I tried it for about three days before I threw in the towel and reverted to tabs across the top of the browser. With normal tabs, the icons are larger. The lettering is larger. Yes, it consumes a bit more space in the browser, but I can actually see what those tabs say. I also have strong muscle memory about going to tabs across the top. I thought that three days would be long enough for me to start developing the habit of going to the sidebar, but I was wrong.
It’s true: vertical tabs use space better.
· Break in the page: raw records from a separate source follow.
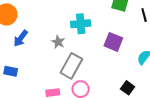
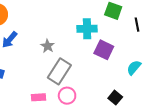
cyan cross: (81, 24) -> (87, 29), moved

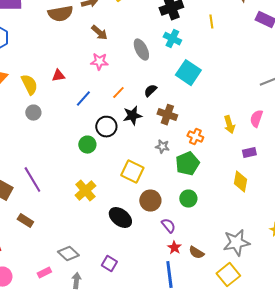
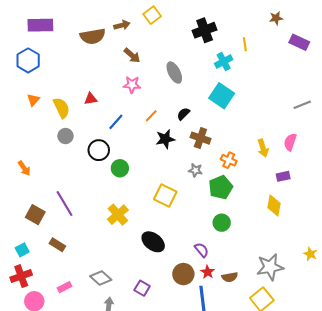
cyan cross: (172, 39) -> (224, 61), moved, turned 36
black circle: (106, 127) -> (99, 150), moved
brown circle: (150, 201) -> (183, 274), moved
brown semicircle: (196, 253) -> (230, 277), turned -42
pink rectangle: (44, 273) -> (64, 287), moved

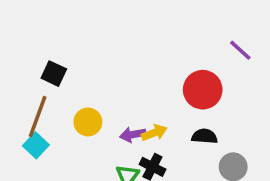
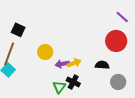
red circle: (203, 90) -> (116, 41), moved
yellow circle: (88, 122) -> (45, 52), moved

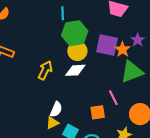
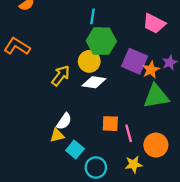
yellow circle: (77, 51) -> (89, 61), moved
pink line: (113, 98) -> (129, 133), moved
orange square: (98, 112) -> (110, 124), moved

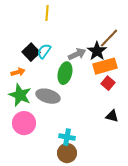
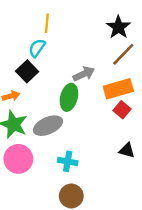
cyan semicircle: (44, 51) -> (37, 48), moved
black star: (97, 51) -> (118, 27), moved
gray ellipse: (48, 96) -> (48, 126), turned -40
cyan cross: (67, 137) -> (68, 161), moved

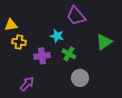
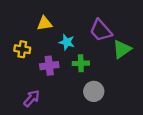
purple trapezoid: (76, 16) -> (101, 30), moved
yellow triangle: (11, 25) -> (45, 23), moved
green cross: (69, 54) -> (81, 63), turned -32

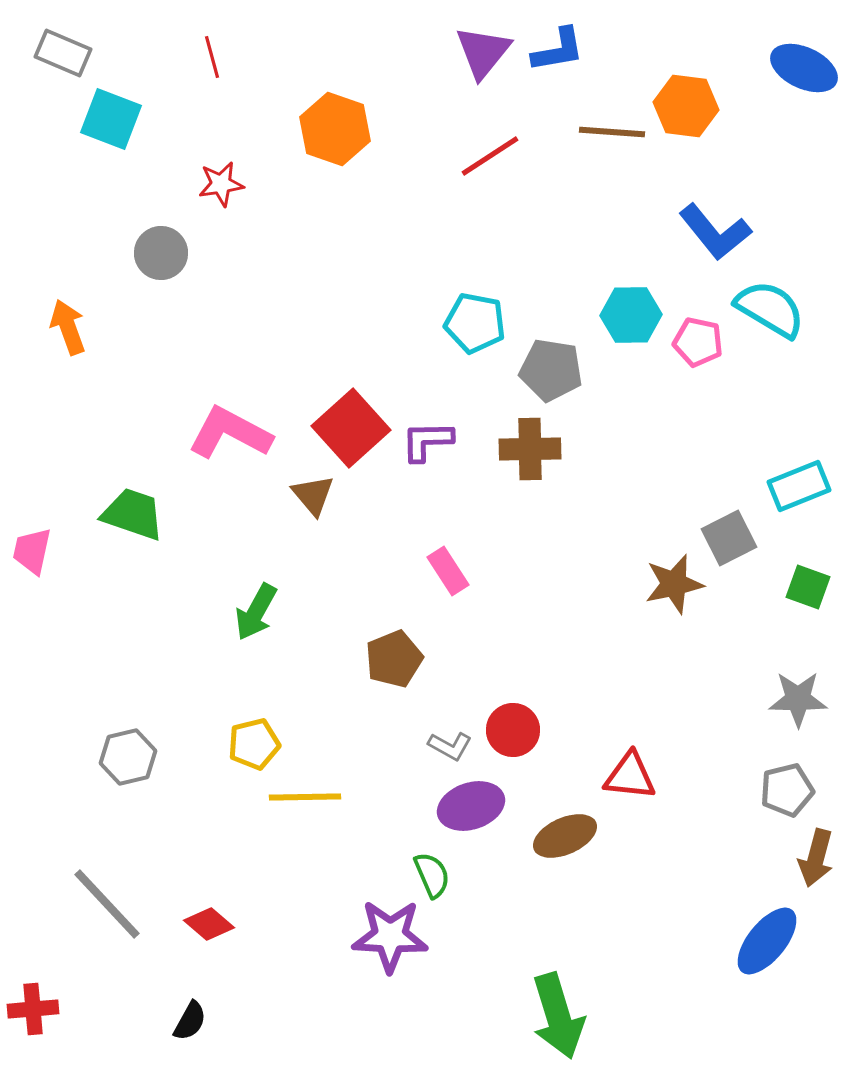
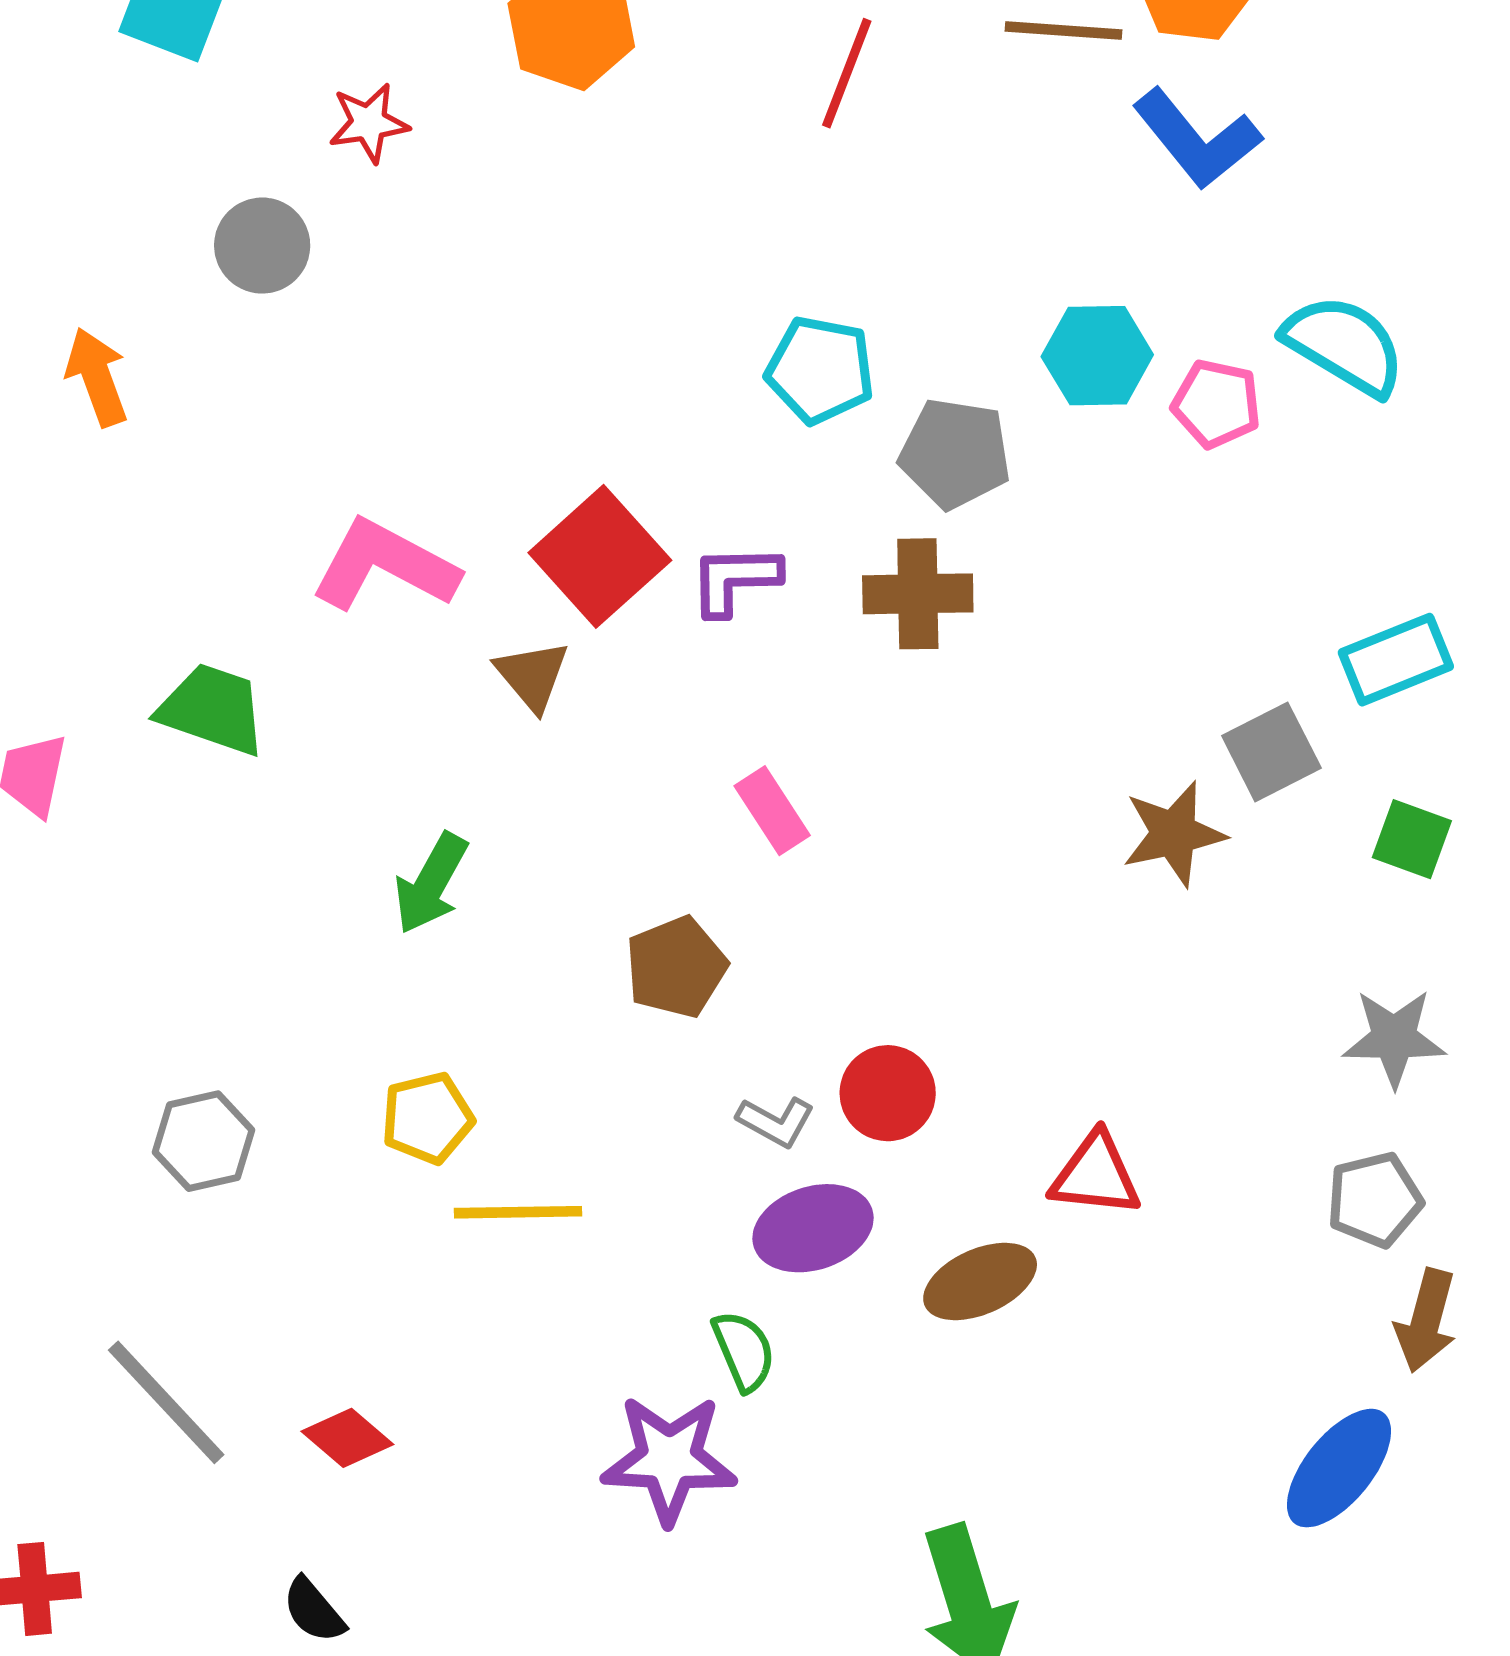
red line: (490, 156) -> (847, 73), turned -36
blue L-shape: (715, 232) -> (1197, 139), moved
black semicircle: (190, 1021) -> (314, 1610), turned 111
Nevertheless, after trying that style, I chose to go back to what works nicely for me. I realized in this little experiment what a creature of habit I have become. I feel a bit more sane to not be fighting myself with every tab change.
Power bumps
I was in the middle of writing this issue when electrical power to the house started fluctuating. A steady rain is falling outside and it’s entirely possible that somewhere nearby, a tree fell on a power line or a vehicle hit a pole. I heard my uninterruptible power supply activate several times: click, click — click, click.
I don’t have everything on the UPS, just the most critical systems. My laptop has a battery so it doesn’t need the UPS. Some of my AllStar nodes have battery backup so they are not on the UPS. But other AllStar nodes, the cable modem, and the router are attached to the UPS.
CyberPower CP1000AVRLCD Intelligent LCD UPS Battery Backup and Surge Protector, 1000VA/600W, 9 Outlets, AVR, Mini-Tower, UL Certified (affiliate link)
Today, I’m very glad to have spent the money on this device!
EtherHam CDN hiccups
Several site visitors have reported missing images and content on the EtherHam.com site. The CDN company is trying something else so if you have a moment, please jump over to EtherHam.com, browse a few articles, and then let me know if any images are missing or can’t be loaded.
Icom IC-7300 MK2
I’ve been getting on the radio in the evening (rarely, early in the morning). My QRZ page shows the latest log entries. I’ve been working FT8 and slowly picking up more countries. It feels good to be more active on HF.
73, and remember to touch a radio every day!